[Saved entries]
»»
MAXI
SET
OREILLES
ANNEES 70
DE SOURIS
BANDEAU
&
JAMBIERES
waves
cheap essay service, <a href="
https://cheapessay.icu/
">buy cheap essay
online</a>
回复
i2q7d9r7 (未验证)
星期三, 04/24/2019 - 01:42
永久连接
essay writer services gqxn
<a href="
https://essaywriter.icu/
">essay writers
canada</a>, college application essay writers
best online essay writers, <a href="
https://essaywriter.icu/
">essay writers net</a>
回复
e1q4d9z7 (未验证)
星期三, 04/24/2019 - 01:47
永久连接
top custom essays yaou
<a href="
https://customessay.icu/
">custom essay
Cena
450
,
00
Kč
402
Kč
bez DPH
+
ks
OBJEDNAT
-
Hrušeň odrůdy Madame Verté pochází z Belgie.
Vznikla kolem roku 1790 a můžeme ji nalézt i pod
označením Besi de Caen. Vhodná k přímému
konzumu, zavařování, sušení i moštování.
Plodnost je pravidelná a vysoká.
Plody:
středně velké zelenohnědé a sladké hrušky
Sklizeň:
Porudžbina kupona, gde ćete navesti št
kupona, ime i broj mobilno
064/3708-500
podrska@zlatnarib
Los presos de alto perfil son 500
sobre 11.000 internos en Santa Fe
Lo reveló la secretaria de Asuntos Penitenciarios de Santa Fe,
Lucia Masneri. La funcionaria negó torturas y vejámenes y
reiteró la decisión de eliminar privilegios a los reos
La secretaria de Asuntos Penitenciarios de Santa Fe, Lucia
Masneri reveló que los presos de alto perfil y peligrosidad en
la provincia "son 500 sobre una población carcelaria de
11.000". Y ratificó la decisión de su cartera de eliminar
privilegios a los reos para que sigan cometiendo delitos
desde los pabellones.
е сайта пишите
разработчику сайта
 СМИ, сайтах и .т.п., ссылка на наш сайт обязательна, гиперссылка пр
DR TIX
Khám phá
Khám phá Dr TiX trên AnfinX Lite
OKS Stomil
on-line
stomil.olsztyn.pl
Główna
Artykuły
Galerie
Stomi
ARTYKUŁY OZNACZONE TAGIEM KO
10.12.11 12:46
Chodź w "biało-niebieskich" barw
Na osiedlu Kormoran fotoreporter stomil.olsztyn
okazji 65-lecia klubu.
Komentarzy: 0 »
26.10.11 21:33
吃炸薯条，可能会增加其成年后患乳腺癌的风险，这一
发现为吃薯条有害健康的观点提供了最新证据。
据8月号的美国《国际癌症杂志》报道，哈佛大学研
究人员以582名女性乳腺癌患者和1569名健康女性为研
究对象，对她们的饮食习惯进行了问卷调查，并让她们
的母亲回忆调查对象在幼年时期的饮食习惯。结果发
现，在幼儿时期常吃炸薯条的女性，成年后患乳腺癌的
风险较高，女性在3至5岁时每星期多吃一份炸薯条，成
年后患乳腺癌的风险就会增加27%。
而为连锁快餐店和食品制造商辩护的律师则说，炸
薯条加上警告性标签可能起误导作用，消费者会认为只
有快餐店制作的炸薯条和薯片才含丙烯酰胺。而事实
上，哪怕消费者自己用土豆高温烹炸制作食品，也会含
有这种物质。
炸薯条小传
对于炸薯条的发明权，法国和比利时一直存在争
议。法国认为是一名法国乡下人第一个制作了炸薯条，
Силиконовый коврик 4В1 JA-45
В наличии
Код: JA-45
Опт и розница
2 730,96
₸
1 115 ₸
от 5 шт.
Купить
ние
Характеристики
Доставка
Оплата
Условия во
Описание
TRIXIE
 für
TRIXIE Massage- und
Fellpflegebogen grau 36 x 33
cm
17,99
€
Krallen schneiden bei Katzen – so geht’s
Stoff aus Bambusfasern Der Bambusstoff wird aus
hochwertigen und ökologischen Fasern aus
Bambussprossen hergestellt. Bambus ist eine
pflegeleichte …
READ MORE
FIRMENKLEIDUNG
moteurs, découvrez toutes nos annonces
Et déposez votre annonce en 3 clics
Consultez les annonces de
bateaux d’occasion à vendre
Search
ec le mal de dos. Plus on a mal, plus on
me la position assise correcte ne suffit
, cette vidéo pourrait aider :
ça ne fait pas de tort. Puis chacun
««
Only lines with the word "Masneri" are wanted; pull each of them from the records.

Lucia Masneri. La funcionaria negó torturas y vejámenes y
Masneri reveló que los presos de alto perfil y peligrosidad en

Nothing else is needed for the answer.